It’s easy to fall into the trap of designing a website purely for search engines. We know or can guess the many ranking factors and there’s often no major conflict between these and what users like. However that isn’t the most efficient way of boosting rankings.
Search engines are always trying to figure out what a website is about and who should visit based on their search queries and websites they frequent. While it’s important for your website to have the correct range of words of phrases that match a user’s search intent, this alone won’t guarantee high rankings.
The website content must be sufficiently appealing and useful so it makes an impact with real people. If it does then the following happens:
- Average users spend a long time on the page and other pages on your website improving your bounce rate, pages per session and other important KPIs
- The content gets shared on social media with likes, follows and other good social signals.

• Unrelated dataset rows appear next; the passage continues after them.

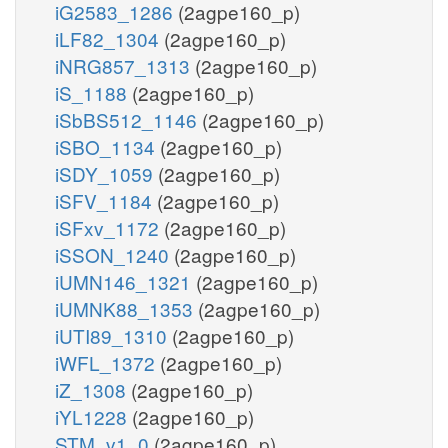
iG2583_1286
(2agpe160_p)
iLF82_1304
(2agpe160_p)
iNRG857_1313
(2agpe160_p)
iS_1188
(2agpe160_p)
iSbBS512_1146
(2agpe160_p)
iSBO_1134
(2agpe160_p)
iSDY_1059
(2agpe160_p)
iSFV_1184
(2agpe160_p)
iSFxv_1172
(2agpe160_p)
iSSON_1240
(2agpe160_p)
iUMN146_1321
(2agpe160_p)
iUMNK88_1353
(2agpe160_p)
iUTI89_1310
(2agpe160_p)
iWFL_1372
(2agpe160_p)
iZ_1308
(2agpe160_p)
iYL1228
(2agpe160_p)
STM_v1_0
(2agpe160_p)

- Certain influential people add links to your content on their web pages.
- Your website is listed as a useful reference on discussion forums, comments pages etc.
People impact ranking factors
These are factors that are measured and recorded by Google and Bing and influence ranking. If you get good engagement indicators such as the following:
- Low bounce rate
- High pages per session
- High pages per user
This indicates that the user is getting what they want from your website and this will be interpreted by search engines as a sign of good quality content.

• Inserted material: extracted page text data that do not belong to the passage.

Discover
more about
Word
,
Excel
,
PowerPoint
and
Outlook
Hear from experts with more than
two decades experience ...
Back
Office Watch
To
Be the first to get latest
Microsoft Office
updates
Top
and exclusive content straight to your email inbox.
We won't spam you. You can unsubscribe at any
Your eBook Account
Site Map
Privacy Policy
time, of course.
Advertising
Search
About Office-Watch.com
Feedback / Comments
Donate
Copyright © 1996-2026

If your website is getting shared social media, linked to or discussed in forums then this will also be interpreted as a sign of quality content and boosted in search engine results.
There is a caveat regarding social signals. Google will not automatically index every single tweet, unless of course it has lots of retweets and likes. So use social media to drive good quality traffic which will hopefully get good engagement data. However there is little or correlation between high rankings and frequency of tweeting or updates.
There are many more technical ranking factors such as website speed, broken links, content quality (good grammar and spelling), page structure and keyword density that might not have such an immediate impact on users but are measured and used to evaluate ranking.
Put your website users first
While you need to be aware of the main ranking factors, don’t get bogged down. Get the right people involved to handle the technical ranking factors.
You need to concentrate on your website users and what they need first. If your content is well researched, high quality, useful and / or entertaining, then the people impact ranking factors will happen naturally and you will rank higher in search engine results.